Annu, avergonzado, dijo: —Con tanta gente aquí, si me acerco directamente, ¿no los asustaré?
Hace un momento, cuando saltó para alcanzarlos, casi le dio un infarto al anciano de cabello blanco; de no ser porque Jiang Zhuo fue rápido como un relámpago, el anciano habría entregado su vida allí mismo. Al ver que asustaba a la gente, Annu ya no se atrevía a correr libremente. En ese momento, estaba envuelto en una túnica de piel, cubriéndose la cabeza fuertemente por temor a que alguien le viera la cara.
Jiang Zhuo sugirió: —En un momento puedes fingir ser una marioneta. Estos comerciantes de sal han viajado mucho y han visto de todo; seguro que no se te quedarán mirando.
Luo Xu observó al grupo de comerciantes de sal: —El Departamento Tianming ha sellado completamente el pueblo, ¿por qué siguen reunidos aquí?

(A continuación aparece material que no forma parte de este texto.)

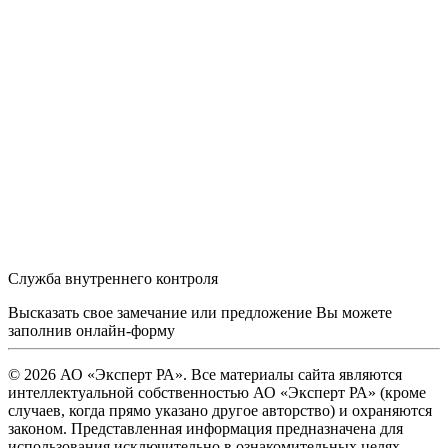
Служба внутреннего контроля
Высказать свое замечание или предложение Вы можете
заполнив
онлайн-форму
© 2026 АО «Эксперт РА». Все материалы сайта являются
интеллектуальной собственностью АО «Эксперт РА» (кроме
случаев, когда прямо указано другое авторство) и охраняются
законом. Представленная информация предназначена для
использования исключительно в ознакомительных целях.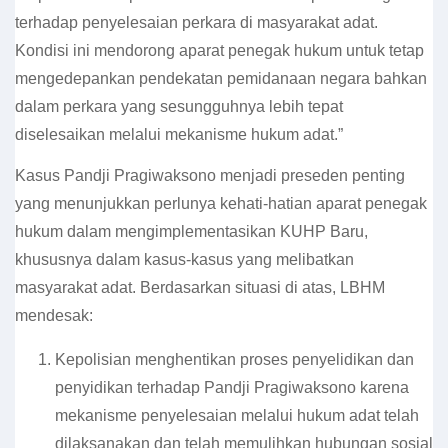
terhadap penyelesaian perkara di masyarakat adat.
Kondisi ini mendorong aparat penegak hukum untuk tetap
mengedepankan pendekatan pemidanaan negara bahkan
dalam perkara yang sesungguhnya lebih tepat
diselesaikan melalui mekanisme hukum adat.”
Kasus Pandji Pragiwaksono menjadi preseden penting
yang menunjukkan perlunya kehati-hatian aparat penegak
hukum dalam mengimplementasikan KUHP Baru,
khususnya dalam kasus-kasus yang melibatkan
masyarakat adat. Berdasarkan situasi di atas, LBHM
mendesak:
Kepolisian menghentikan proses penyelidikan dan
penyidikan terhadap Pandji Pragiwaksono karena
mekanisme penyelesaian melalui hukum adat telah
dilaksanakan dan telah memulihkan hubungan sosial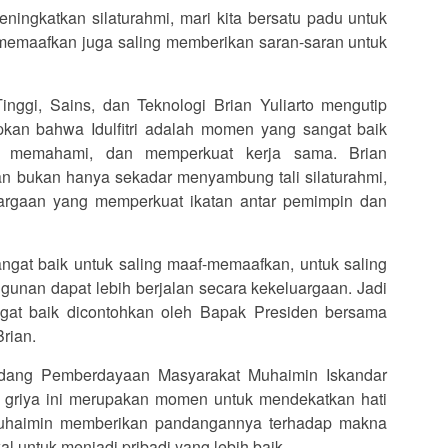
meningkatkan silaturahmi, mari kita bersatu padu untuk
 memaafkan juga saling memberikan saran-saran untuk
inggi, Sains, dan Teknologi Brian Yuliarto mengutip
an bahwa Idulfitri adalah momen yang sangat baik
ng memahami, dan memperkuat kerja sama. Brian
bukan hanya sekadar menyambung tali silaturahmi,
uargaan yang memperkuat ikatan antar pemimpin dan
angat baik untuk saling maaf-memaafkan, untuk saling
nan dapat lebih berjalan secara kekeluargaan. Jadi
ngat baik dicontohkan oleh Bapak Presiden bersama
rian.
 Bidang Pemberdayaan Masyarakat Muhaimin Iskandar
griya ini merupakan momen untuk mendekatkan hati
 Muhaimin memberikan pandangannya terhadap makna
wal untuk menjadi pribadi yang lebih baik.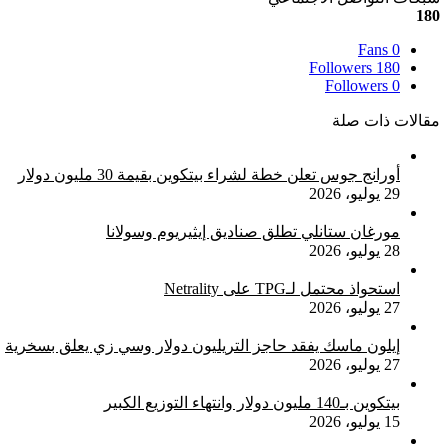
180
Fans
0
Followers
180
Followers
0
مقالات ذات صلة
أورانج جوس تعلن خطة لشراء بيتكوين بقيمة 30 مليون دولار
29 يوليو، 2026
مورغان ستانلي تطلق صناديق إيثيريوم وسولانا
28 يوليو، 2026
استحواذ محتمل لـTPG على Netrality
27 يوليو، 2026
إيلون ماسك يفقد حاجز التريليون دولار وسي زي يعلق بسخرية
27 يوليو، 2026
بيتكوين بـ140 مليون دولار وانتهاء التوزيع الكبير
15 يوليو، 2026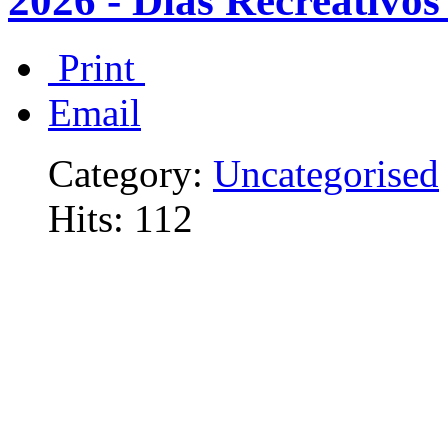
2026 - Días Recreativo
Print
Email
Category:
Uncategorised
Hits: 112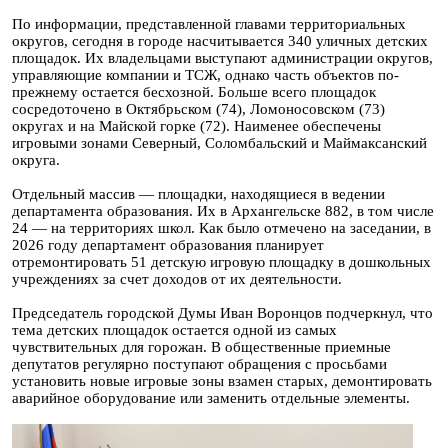
По информации, представленной главами территориальных
округов, сегодня в городе насчитывается 340 уличных детских
площадок. Их владельцами выступают администрации округов,
управляющие компании и ТСЖ, однако часть объектов по-
прежнему остается бесхозной. Больше всего площадок
сосредоточено в Октябрьском (74), Ломоносовском (73)
округах и на Майской горке (72). Наименее обеспечены
игровыми зонами Северный, Соломбальский и Маймаксанский
округа.
Отдельный массив — площадки, находящиеся в ведении
департамента образования. Их в Архангельске 882, в том числе
24 — на территориях школ. Как было отмечено на заседании, в
2026 году департамент образования планирует
отремонтировать 51 детскую игровую площадку в дошкольных
учреждениях за счет доходов от их деятельности.
Председатель городской Думы Иван Воронцов подчеркнул, что
тема детских площадок остается одной из самых
чувствительных для горожан. В общественные приемные
депутатов регулярно поступают обращения с просьбами
установить новые игровые зоны взамен старых, демонтировать
аварийное оборудование или заменить отдельные элементы.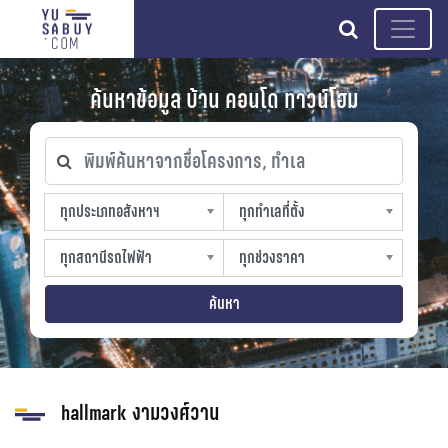
search
ค้นหาข้อมูล บ้าน คอนโด ทาวน์โฮม
พิมพ์ค้นหาจากชื่อโครงการ, ทำเล
ทุกประเภทอสังหาฯ
ทุกทำเลที่ตั้ง
ทุกประเภทอสังหาฯ
ทุกทำเลที่ตั้ง
sproperty
slocation
ทุกสถานีรถไฟฟ้า
ทุกช่วงราคา
ทุกสถานีรถไฟฟ้า
ทุกช่วงราคา
strain-station
sprice
ค้นหา
hallmark งามวงศ์วาน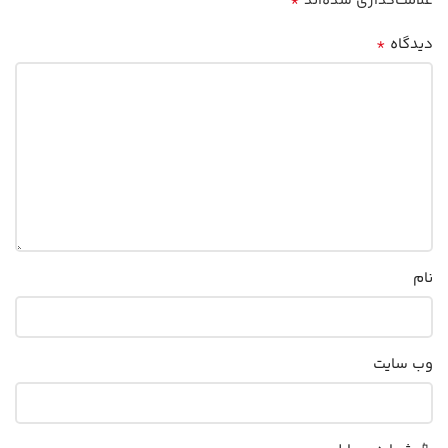
*
علامت‌گذاری شده‌اند
*
دیدگاه
نام
وب‌ سایت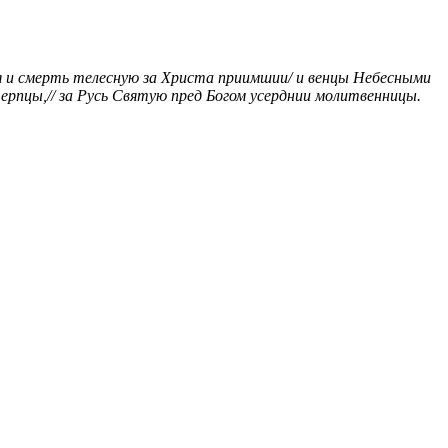
я и смерть телесную за Христа приимшии/ и венцы Небесными
ерпцы,// за Русь Святую пред Богом усерднии молитвенницы.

Jiang Zhuo respondió: —Bueno, sobre eso no lo sé. Puedes preguntarle a mi pequeña hermana marcial, ella suele tratar con los comerciantes de sal y seguramente conoce mejor los detalles.
Tian Nanxing daba muchos menos dolores de cabeza que Jiang Zhuo y su hermana marcial mayor. Por lo tanto, si había algún tesoro o talismán secreto que no pudiera enviarse mediante la Ficha de Envío Volador, la Señora Shiyi se lo encomendaba a ella. Cada vez que bajaba de la montaña, viajaba en los carruajes de los comerciantes de sal, por lo que efectivamente sabía más del tema. Así que explicó: —Si están reunidos aquí, en realidad es por la palabra ‘lealtad’.
Luo Xu preguntó: —¿Lealtad?
Tian Nanxing señaló hacia el camino por el que habían venido: —Ellos viajan de sur a norte y pueden moverse sin obstáculos entre los territorios de las diversas sectas precisamente gracias a esa ‘lealtad’. Según sus reglas, si a una sola persona de la caravana le sucede algo, los demás deben desenvainar sus espadas y acudir en su ayuda.
Jiang Zhuo dedujo: —Siendo así, el Departamento Tianming efectivamente debe haber detenido al comerciante de sal de nuestro carruaje. ¿Por eso se han reunido aquí, para exigirle una explicación al Departamento Tianming?
Tian Nanxing asintió: —Es lo más seguro, pero para saber los detalles exactos tendré que ir a preguntar.
Ajustó su espada y llamó a Annu para que la acompañara. Para parecer más una marioneta, Annu caminaba moviendo el brazo y la pierna del mismo lado a la vez, y la siguió hasta acercarse a los comerciantes de sal. Al ver a Annu, el grupo se mostró un poco sorprendido, pero después de que Tian Nanxing pareció darles una explicación, todos lo rodearon chasqueando la lengua asombrados.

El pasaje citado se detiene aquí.